After what we all thought was a lively diverse panel at UMd, with discussion about non-traditional careers, developing and maintaining part-time careers (this particular panel had a large contingent of some-time part-timers with a colorful patchwork of jobs), when to have a kid (no great insights there – what works for one won’t necessarily work for another), what would help retain women in research (flex-time, more part-time, even instituitional support that doesn’t cost much – such as library priveledges to those working periferally but who’d like to come back at some time), when to seek advice and when to ignore it – and encouraging our partners to participate more on the home front, I think it was clear that for the most part, most of us felt we’ve had some success both at home and in our careers, although our careers are not what would have be called successful (at least a few years ago) by the bean counters at NSF, AAAS or even some of our own graduate or post-grad advisors.

That is when one of male admin of the college stood up to adress the crowd.  In what felt like a slightly patronizing tone he let us know that he’s with us, he “gets it,” just like us, he too has redefined success. Years ago he aspired for a higher office at the college, but now realizes that he’ll have to be happy with Dean. Among some other comments that I could comment on – but won’t for fear of offending anyone – it took me a while to figure out why I was so bothered by this one particular comment. But, now I know.

I may or may not be speaking for all of us – but I’ll stick my neck out and say that I think the gentlman was confusing “lowering the bar” for redefining success.  I don’t think anyone one of us would consider that we’ve lowered our standards for what we want to achieve.  I think we’re all still striving towards our goals, that’s why many of us were there, that’s why we wrote essays, that’s why we attend panels.  We continue to work towards exellence, in immunology, environmental health, physics, education, in addition to speaking out for greater opportunities and options for other women in science. 

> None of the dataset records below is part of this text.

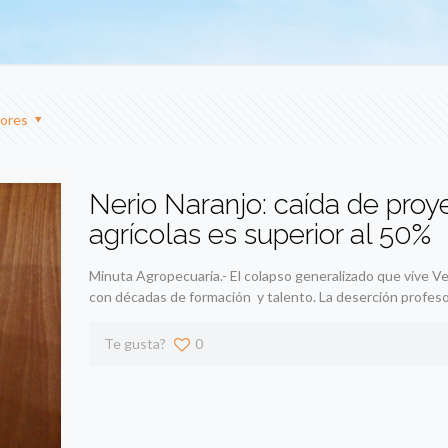
ores
Nerio Naranjo: caída de proy
agrícolas es superior al 50%
Minuta Agropecuaria.- El colapso generalizado que vive V
con décadas de formación y talento. La deserción profesor
Te gusta?
0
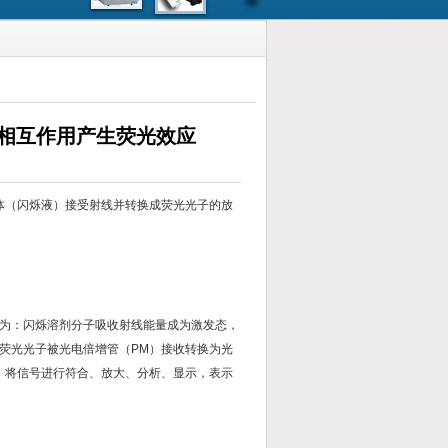
相互作用产生荧光效应
用液体闪烁体（闪烁液）接受射线并转换成荧光光子的放
为：闪烁溶剂分子吸收射线能量成为激发态，
荧光光子被光电倍增管（PM）接收转换为光
，将信号进行符合、放大、分析、显示，表示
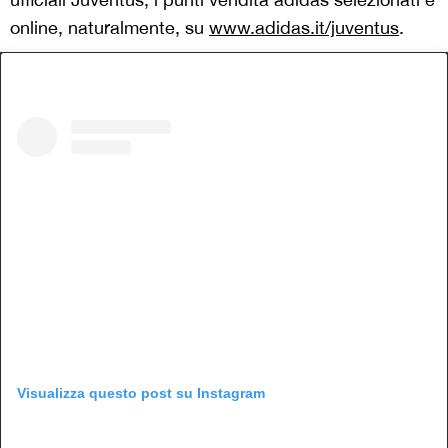
online, naturalmente, su
www.adidas.it/juventus
.
Visualizza questo post su Instagram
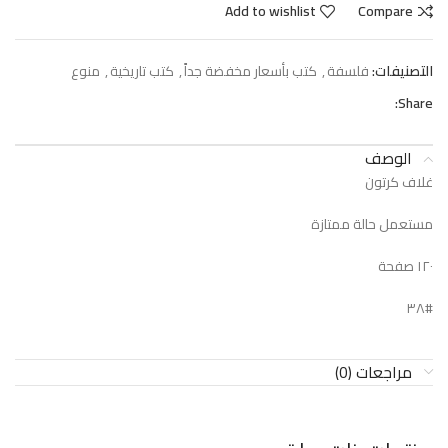
Add to wishlist
Compare
التصنيفات:
فلسفة
,
كتب بأسعار مخفضة جداً
,
كتب تاريخية
,
منوع
Share:
الوصف
غلاف كرتون
مستعمل حالة ممتازة
١٢٠ صفحة
#٣٨
مراجعات (0)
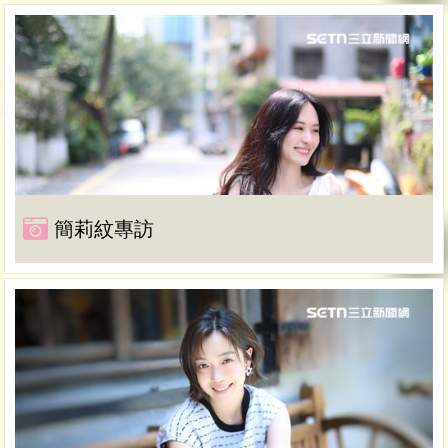
簡莉紋專訪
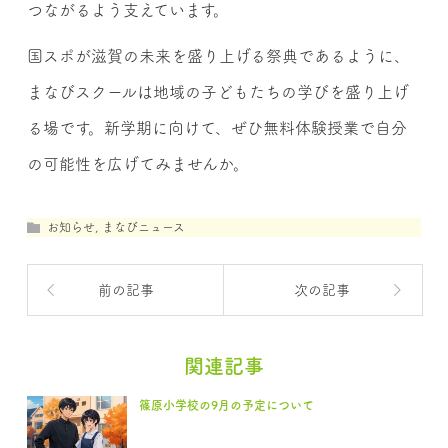
つながるよう支えています。
国スポが滋賀の未来を盛り上げる祭典であるように、
まなびスクールは地域の子どもたちの学びを盛り上げ
る場です。新学期に向けて、ぜひ無料体験授業で自分
の可能性を広げてみませんか。
お知らせ
,
まなびニュース
前の記事
次の記事
関連記事
篠原小学校の9月の予定について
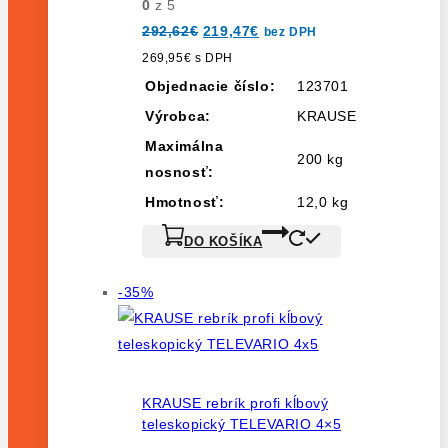
0
z 5
Pôvodná
Aktuálna
292,62
€
219,47
€
bez DPH
cena
cena
bola:
je:
269,95
€
s DPH
292,62€.
219,47€.
Objednacie číslo:
123701
Výrobca:
KRAUSE
Maximálna
200 kg
nosnosť:
Hmotnosť:
12,0 kg
DO KOŠÍKA
Výrobok
-35%
na
predaj
KRAUSE rebrík profi kĺbový
teleskopický TELEVARIO 4×5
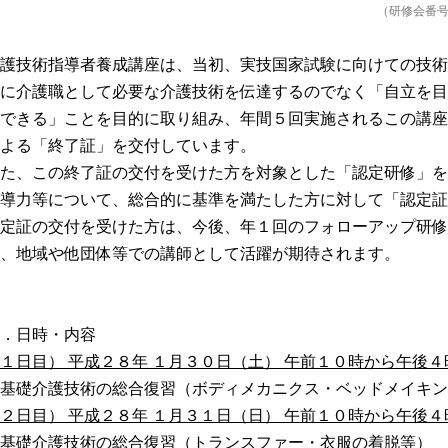
（研修会番号
介護技術指導者養成講座は、当初、実技国家試験に向けての技術
単に介護職として必要な介護技術を伝達するのでなく「自立を目
明できる」ことを目的に取り組み、年間５回実施されるこの講座
よる「終了証」を交付しています。
また、この終了証の交付を受けた方を対象とした「認定研修」を
導力等について、総合的に基準を満たした方に対して「認定証
認定証の交付を受けた方は、今後、年１回のフォローアップ研修
、地域や他団体等での講師として活躍が期待されます。
．日時・内容
１日目） 平成２８年 １月３０日（土） 午前１０時から午後４
基礎介護技術の総合復習（ボディメカニクス・ベッドメイキン
２日目） 平成２８年 １月３１日（日） 午前１０時から午後４
基礎介護技術の総合復習（トランスファー・衣服の着脱等）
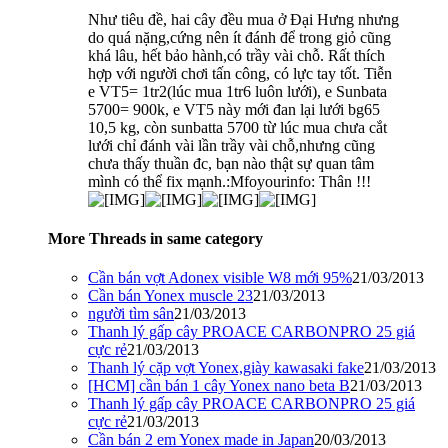
Như tiêu đề, hai cây đều mua ở Đại Hưng nhưng
do quá nặng,cứng nên ít đánh để trong giỏ cũng
khá lâu, hết bảo hành,có trầy vài chỗ. Rất thích
hợp với người chơi tấn công, có lực tay tốt. Tiễn
e VT5= 1tr2(lúc mua 1tr6 luôn lưới), e Sunbata
5700= 900k, e VT5 này mới đan lại lưới bg65
10,5 kg, còn sunbatta 5700 từ lúc mua chưa cắt
lưới chỉ đánh vài lần trầy vài chỗ,nhưng cũng
chưa thấy thuần đc, bạn nào thật sự quan tâm
mình có thể fix mạnh.:Mfoyourinfo: Thân !!!
More Threads in same category
Cần bán vợt Adonex visible W8 mới 95%
21/03/2013
Cần bán Yonex muscle 23
21/03/2013
người tìm sân
21/03/2013
Thanh lý gấp cây PROACE CARBONPRO 25 giá
cực rẻ
21/03/2013
Thanh lý cặp vợt Yonex,giày kawasaki fake
21/03/2013
[HCM] cần bán 1 cây Yonex nano beta B
21/03/2013
Thanh lý gấp cây PROACE CARBONPRO 25 giá
cực rẻ
21/03/2013
Cần bán 2 em Yonex made in Japan
20/03/2013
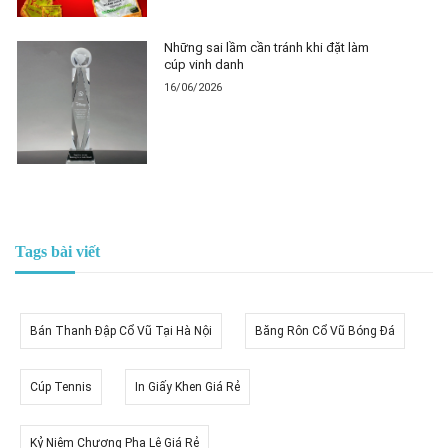
Những sai lầm cần tránh khi đặt làm
cúp vinh danh
16/06/2026
Tags bài viết
Bán Thanh Đập Cổ Vũ Tại Hà Nội
Băng Rôn Cổ Vũ Bóng Đá
Cúp Tennis
In Giấy Khen Giá Rẻ
Kỷ Niệm Chương Pha Lê Giá Rẻ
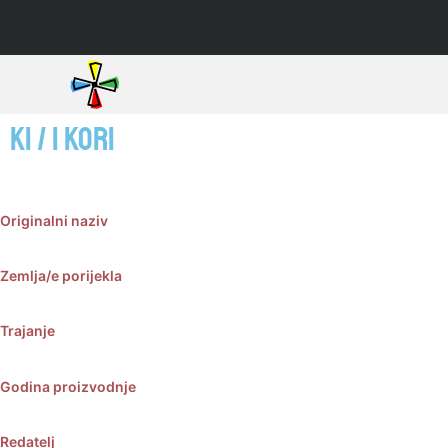
KI / I KORI
Originalni naziv
Zemlja/e porijekla
Trajanje
Godina proizvodnje
Redatelj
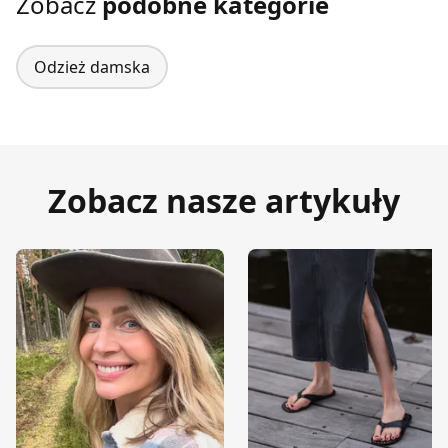
Zobacz
podobne kategorie
Odzież damska
Zobacz nasze artykuły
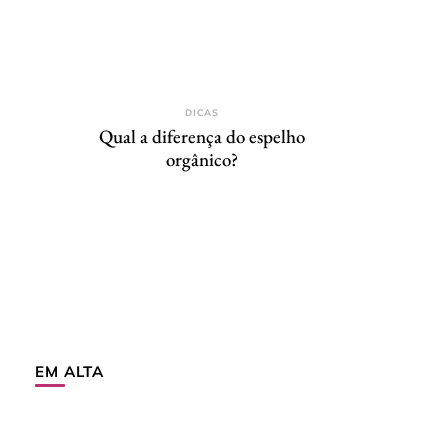
DICAS
Qual a diferença do espelho
orgânico?
EM ALTA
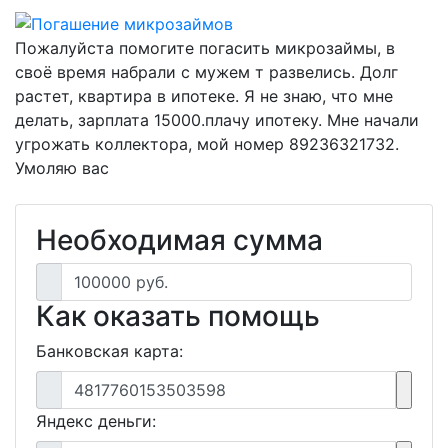
Пожалуйста помогите погасить микрозаймы, в
своё время набрали с мужем т развелись. Долг
растет, квартира в ипотеке. Я не знаю, что мне
делать, зарплата 15000.плачу ипотеку. Мне начали
угрожать коллектора, мой номер 89236321732.
Умоляю вас
Необходимая сумма
100000 руб.
Как оказать помощь
Банковская карта:
4817760153503598
Яндекс деньги:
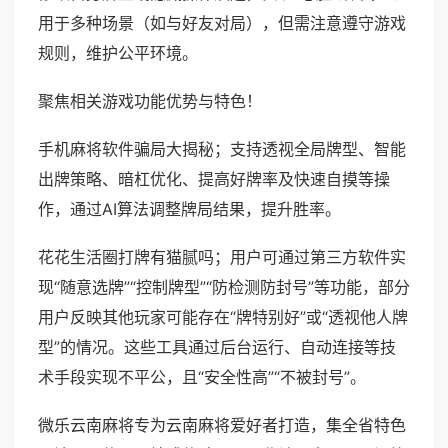
用于多种场景（如与好友对局），但需注意遵守游戏
规则，维护公平环境。
聚焦相关游戏功能优势与特色！
手机麻将软件骗局大揭秘；支持透视全局牌型、智能
出牌策略、暗杠优化、提高好牌率及快速自摸等操
作，通过AI算法调整牌局结果，提升胜率。
花花生活圈打牌有猫腻吗；用户可通过第三方软件实
现“随意选牌”“控制牌型”“防检测防封号”等功能，部分
用户反映其他玩家可能存在“牌特别好”或“透视他人牌
型”的情况。这些工具通过后台运行、自动连接等技
术手段实现不平公，且“安全性高”“不被封号”。
微乐云南麻将专为云南麻将爱好者打造，集全省特色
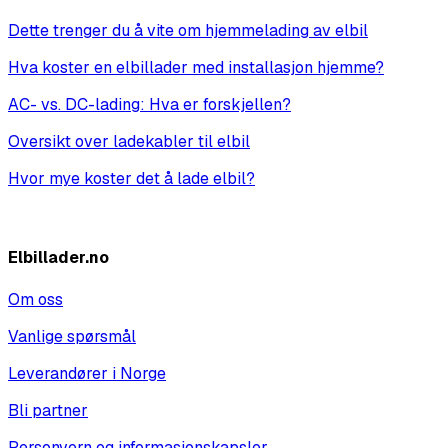
Dette trenger du å vite om hjemmelading av elbil
Hva koster en elbillader med installasjon hjemme?
AC- vs. DC-lading: Hva er forskjellen?
Oversikt over ladekabler til elbil
Hvor mye koster det å lade elbil?
Vis alle
Elbillader.no
Om oss
Vanlige spørsmål
Leverandører i Norge
Bli partner
Personvern og informasjonskapsler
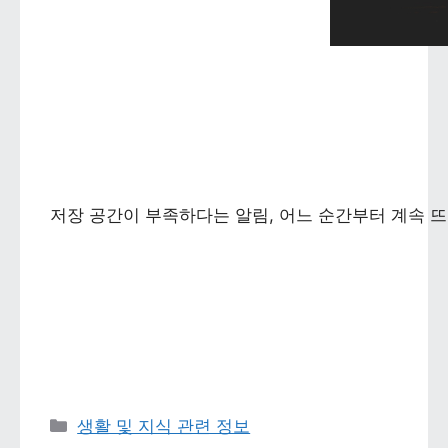
저장 공간이 부족하다는 알림, 어느 순간부터 계속 뜨
카테고리 
생활 및 지식 관련 정보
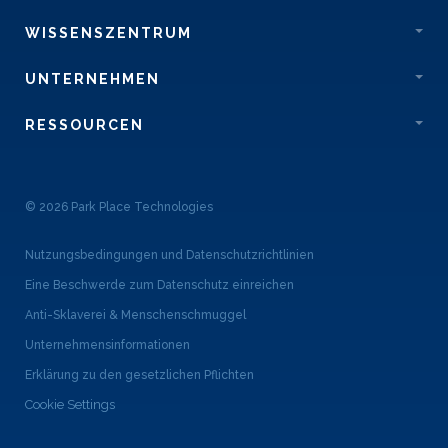
WISSENSZENTRUM
UNTERNEHMEN
RESSOURCEN
© 2026 Park Place Technologies
Nutzungsbedingungen und Datenschutzrichtlinien
Eine Beschwerde zum Datenschutz einreichen
Anti-Sklaverei & Menschenschmuggel
Unternehmensinformationen
Erklärung zu den gesetzlichen Pflichten
Cookie Settings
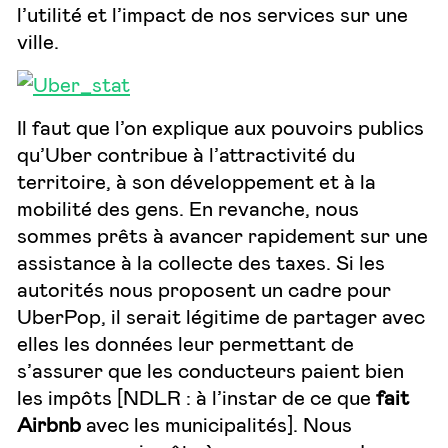
l’utilité et l’impact de nos services sur une
ville.
Il faut que l’on explique aux pouvoirs publics
qu’Uber contribue à l’attractivité du
territoire, à son développement et à la
mobilité des gens. En revanche, nous
sommes prêts à avancer rapidement sur une
assistance à la collecte des taxes. Si les
autorités nous proposent un cadre pour
UberPop, il serait légitime de partager avec
elles les données leur permettant de
s’assurer que les conducteurs paient bien
les impôts [NDLR : à l’instar de ce que
fait
Airbnb
avec les municipalités]. Nous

Maybe while we’re at it we can even redefine the meaning of “a woman’s work is never done,” because for us it’s not.

Motherhood Panel Update

Just got back from two great ‘Motherhood the Elephant’ panels, one at University of Maryland, College Park, the other at Montgomery College, a community college near UMd . As always it’s great to be with contributors to this book, we’ve now done five panels and I think we’re finally getting the hang of it (e.g. less us talking, more audience participation.)

At UMd we had ten contributors, and seven at Montgomery. It’s an amazing group of women, young and old(er), physicists, biologists, geologists – all moms.  For the most part, we’d never met each before these panels (the books was done all via e-mail – though I admit I did recruit a friend or two to write) but I truly value the opportunity to get to know them a little bit better with each panel.  An unexpected bonus from doing this project (at least for me.) And each panel is always very different, even though the panelists might not change.  I think we’re all learning, and of course, the audience contributes a great deal.

It struck me as we sat in front of the Montgomery students, that just having a bunch of women, all PhDs – whom students might be more used to interacting with as professors, or in a more professional capacity – up there talking openly and candidly (sometimes humourously and sometimes quite seriously) about their life in science, their lives at home, their kids, just has to be a positive thing for anyone who’s contemplating a career in science.